19. Notices. All notices or other communications by a participant to the Company under or in connection with the Plan shall be deemed to have been duly given when received in the form specified by the Company at the location, or by the person, designated by the Company for the receipt thereof.

20. Conditions Upon Issuance of Shares. Shares of Common Stock shall not be issued with respect to an option unless the exercise of such option and the issuance and delivery of such shares of Common Stock pursuant thereto shall comply with all applicable provisions of law, domestic or foreign, including, without limitation, the Securities Act of 1933, as amended, the Securities Exchange Act of 1934, as amended, the rules and regulations promulgated thereunder, and the requirements of any stock exchange upon which the shares of Common Stock may then be listed, and shall be further subject to the approval of counsel for the Company with respect to such compliance.

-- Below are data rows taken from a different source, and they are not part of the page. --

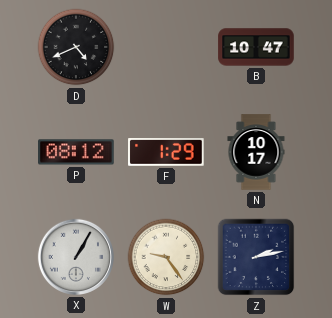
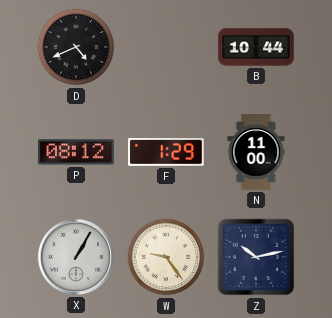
B: 10:47 -> 10:44
N: 10:17 -> 11:00
Z: 2:13 -> 10:13
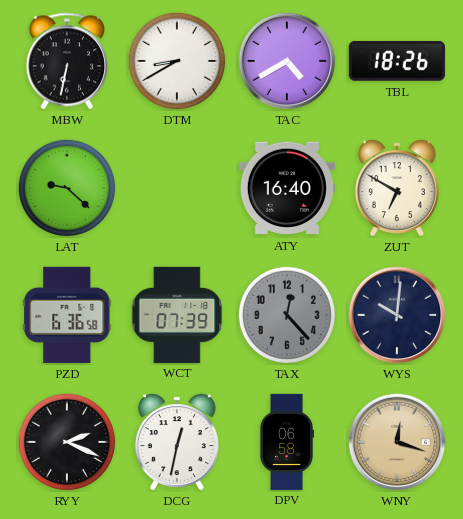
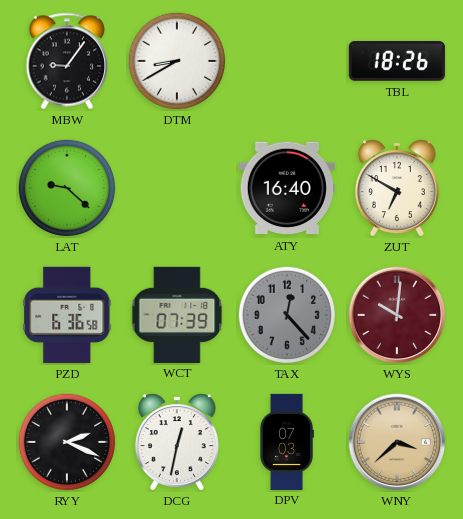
MBW: 6:32 -> 9:06
TAC: 4:40 -> none
WYS dial: navy -> burgundy
DPV: 06:58 -> 07:03
WNY: 12:18 -> 3:38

As a condition to the exercise of an option, the Company may require the person exercising such option to represent and warrant at the time of any such exercise that the shares of Common Stock are being purchased only for investment and without any present intention to sell or distribute such shares if, in the opinion of counsel for the Company, such a representation is required by any of the aforementioned applicable provisions of law.

21. Right to Terminate Employment. Nothing in the Plan or in any agreement entered into pursuant to the Plan shall confer upon any Employee or other optionee the right to continue in the employment of the Company or any Subsidiary, or affect any right which the Company or any Subsidiary may have to terminate the employment of such Employee or other optionee.

22. Rights as a Stockholder. Neither the granting of an option nor a deduction from payroll shall constitute an Employee the owner of shares covered by an option. No optionee shall have any right as a stockholder unless and until an option has been exercised, and the shares of Common Stock underlying the option have been registered in the Company's share register.

23. Term of Plan. The Plan became effective upon its adoption by the Board in May 2003 as revised on various dates as stated hereinMarch 5, 2009 and on March 5, 2013 and shall continue in effect until June 30, 2025 unless sooner terminated under paragraph 1918.

24. Applicable Law. This Plan shall be governed in accordance with the laws of the Province of Ontario, applied without giving effect to any conflict-of-law.